What you are asked to do
All of the data below is to be output without alteration.

Extracted entries
-=-=-

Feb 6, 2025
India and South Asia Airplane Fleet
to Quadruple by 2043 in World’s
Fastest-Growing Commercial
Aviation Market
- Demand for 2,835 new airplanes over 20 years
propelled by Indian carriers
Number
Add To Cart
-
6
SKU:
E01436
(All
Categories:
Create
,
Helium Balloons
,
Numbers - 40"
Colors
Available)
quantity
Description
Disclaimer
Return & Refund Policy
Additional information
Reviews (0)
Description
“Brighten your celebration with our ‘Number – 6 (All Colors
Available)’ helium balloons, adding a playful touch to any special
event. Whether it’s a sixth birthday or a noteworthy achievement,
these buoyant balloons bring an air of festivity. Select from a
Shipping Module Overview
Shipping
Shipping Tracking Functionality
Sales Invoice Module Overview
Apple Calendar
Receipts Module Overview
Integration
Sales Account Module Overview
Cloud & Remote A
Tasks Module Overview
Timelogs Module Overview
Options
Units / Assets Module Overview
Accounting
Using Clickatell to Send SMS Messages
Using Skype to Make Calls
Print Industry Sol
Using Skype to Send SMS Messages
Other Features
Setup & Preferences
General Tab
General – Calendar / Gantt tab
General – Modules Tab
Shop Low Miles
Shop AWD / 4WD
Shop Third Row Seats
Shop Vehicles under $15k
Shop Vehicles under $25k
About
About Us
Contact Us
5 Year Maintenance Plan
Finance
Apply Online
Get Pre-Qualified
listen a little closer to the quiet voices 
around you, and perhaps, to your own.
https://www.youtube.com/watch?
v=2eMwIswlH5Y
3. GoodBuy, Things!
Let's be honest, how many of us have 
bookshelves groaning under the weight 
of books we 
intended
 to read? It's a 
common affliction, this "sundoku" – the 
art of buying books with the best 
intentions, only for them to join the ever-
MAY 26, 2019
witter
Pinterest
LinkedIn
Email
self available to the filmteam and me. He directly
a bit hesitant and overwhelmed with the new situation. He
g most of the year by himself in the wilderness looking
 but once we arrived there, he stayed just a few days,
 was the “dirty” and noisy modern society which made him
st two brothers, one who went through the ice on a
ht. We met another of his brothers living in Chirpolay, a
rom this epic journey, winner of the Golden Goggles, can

-=-=-

Your solution
Feb 6, 2025
India and South Asia Airplane Fleet
to Quadruple by 2043 in World’s
Fastest-Growing Commercial
Aviation Market
- Demand for 2,835 new airplanes over 20 years
propelled by Indian carriers
Number
Add To Cart
-
6
SKU:
E01436
(All
Categories:
Create
,
Helium Balloons
,
Numbers - 40"
Colors
Available)
quantity
Description
Disclaimer
Return & Refund Policy
Additional information
Reviews (0)
Description
“Brighten your celebration with our ‘Number – 6 (All Colors
Available)’ helium balloons, adding a playful touch to any special
event. Whether it’s a sixth birthday or a noteworthy achievement,
these buoyant balloons bring an air of festivity. Select from a
Shipping Module Overview
Shipping
Shipping Tracking Functionality
Sales Invoice Module Overview
Apple Calendar
Receipts Module Overview
Integration
Sales Account Module Overview
Cloud & Remote A
Tasks Module Overview
Timelogs Module Overview
Options
Units / Assets Module Overview
Accounting
Using Clickatell to Send SMS Messages
Using Skype to Make Calls
Print Industry Sol
Using Skype to Send SMS Messages
Other Features
Setup & Preferences
General Tab
General – Calendar / Gantt tab
General – Modules Tab
Shop Low Miles
Shop AWD / 4WD
Shop Third Row Seats
Shop Vehicles under $15k
Shop Vehicles under $25k
About
About Us
Contact Us
5 Year Maintenance Plan
Finance
Apply Online
Get Pre-Qualified
listen a little closer to the quiet voices 
around you, and perhaps, to your own.
https://www.youtube.com/watch?
v=2eMwIswlH5Y
3. GoodBuy, Things!
Let's be honest, how many of us have 
bookshelves groaning under the weight 
of books we 
intended
 to read? It's a 
common affliction, this "sundoku" – the 
art of buying books with the best 
intentions, only for them to join the ever-
MAY 26, 2019
witter
Pinterest
LinkedIn
Email
self available to the filmteam and me. He directly
a bit hesitant and overwhelmed with the new situation. He
g most of the year by himself in the wilderness looking
 but once we arrived there, he stayed just a few days,
 was the “dirty” and noisy modern society which made him
st two brothers, one who went through the ice on a
ht. We met another of his brothers living in Chirpolay, a
rom this epic journey, winner of the Golden Goggles, can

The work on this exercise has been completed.